Is there a way to grep gzipped content in hdfs without extracting it?
I'm looking for a way to zgrep
hdfs
files
something like:
hadoop fs -zcat hdfs://myfile.gz | grep "hi"
or
hadoop fs -cat hdfs://myfile.gz | zgrep "hi"
it does not really work for me is there anyway to achieve that with command line?
Solution 1:
zless/zcat/zgrep are just shell wrappers that make gzip output the decompressed data to stdout. To do what you want, you'll just have to write a wrapper around the hadoop fs commands.
Aside: The reason this probably didn't work for you is that you're missing an additional slash in your hdfs URI.
You wrote:
hadoop fs -cat hdfs://myfile.gz | zgrep "hi"
This attempts to contact the host or cluster called myfile.gz. What you really want is either hdfs:///myfile.gz or (assuming your config files are set up correctly), just myfile.gz, which the hadoop command should prepend with the correct cluster/namenode path defined by fs.defaultFS.

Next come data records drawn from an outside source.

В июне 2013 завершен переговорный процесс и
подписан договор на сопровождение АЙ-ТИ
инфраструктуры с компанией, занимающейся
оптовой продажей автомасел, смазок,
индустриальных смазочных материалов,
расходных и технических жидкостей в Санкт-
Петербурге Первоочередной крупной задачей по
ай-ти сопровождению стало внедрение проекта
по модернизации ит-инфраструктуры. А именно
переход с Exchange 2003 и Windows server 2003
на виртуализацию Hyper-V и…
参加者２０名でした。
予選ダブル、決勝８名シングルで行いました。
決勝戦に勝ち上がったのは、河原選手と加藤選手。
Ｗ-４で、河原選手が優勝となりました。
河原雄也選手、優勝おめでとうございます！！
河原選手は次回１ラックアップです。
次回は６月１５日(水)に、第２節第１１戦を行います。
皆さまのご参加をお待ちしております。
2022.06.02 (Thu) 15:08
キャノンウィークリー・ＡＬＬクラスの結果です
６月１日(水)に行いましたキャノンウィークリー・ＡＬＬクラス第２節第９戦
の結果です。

The following works for me.
$ hadoop fs -ls hdfs:///user/hcoyote/foo.gz
Found 1 items
-rw-r--r-- 3 hcoyote users 5184637 2015-02-20 12:17 hdfs:///user/hcoyote/foo.gz
$ hadoop fs -cat hdfs:///user/hcoyote/foo.gz | gzip -c -d | grep -c Authorization
425893
$ hadoop fs -cat hdfs:///user/hcoyote/foo.gz | zgrep -c Authorization
425893
Solution 2:
This command-line will automatically find the right decompressor for any simple text file and print the uncompressed data to standard output:
hadoop fs -text hdfs:///path/to/file [hdfs:///path/to/another/file]

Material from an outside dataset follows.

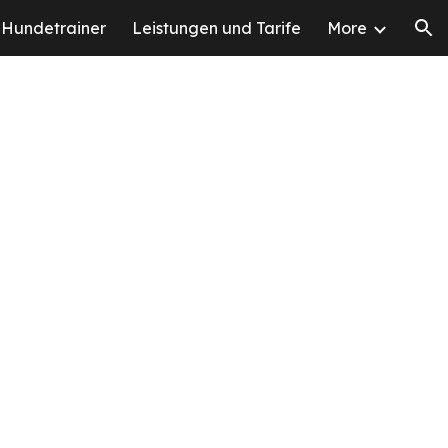
Hundetrainer
Leistungen und Tarife
More
ion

I have used this for .snappy & .gz files. It probably works for .lzo and .bz2 files.
This is an important feature because Hadoop uses a custom file format for Snappy files. This is the only direct way to uncompress a Hadoop-created Snappy file. There is no command-line 'unsnappy' command like there is for the other compressors. I also don't know of any direct command that creates one. I've only created them as Hive table data.
Note: hadoop fs -text
is single-threaded and runs the decompression on the machine where you run the command.